■ Requirement:
Once you reach the line containing "measure of social", reproduce it and every later line exactly, through the end of the data.

■ Record excerpts:
#####

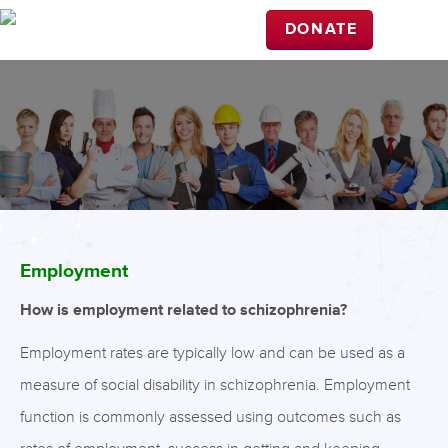
DONATE
Employment
How is employment related to schizophrenia?
Employment rates are typically low and can be used as a
measure of social disability in schizophrenia. Employment
function is commonly assessed using outcomes such as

#####

■ Answer to the exercise:
measure of social disability in schizophrenia. Employment
function is commonly assessed using outcomes such as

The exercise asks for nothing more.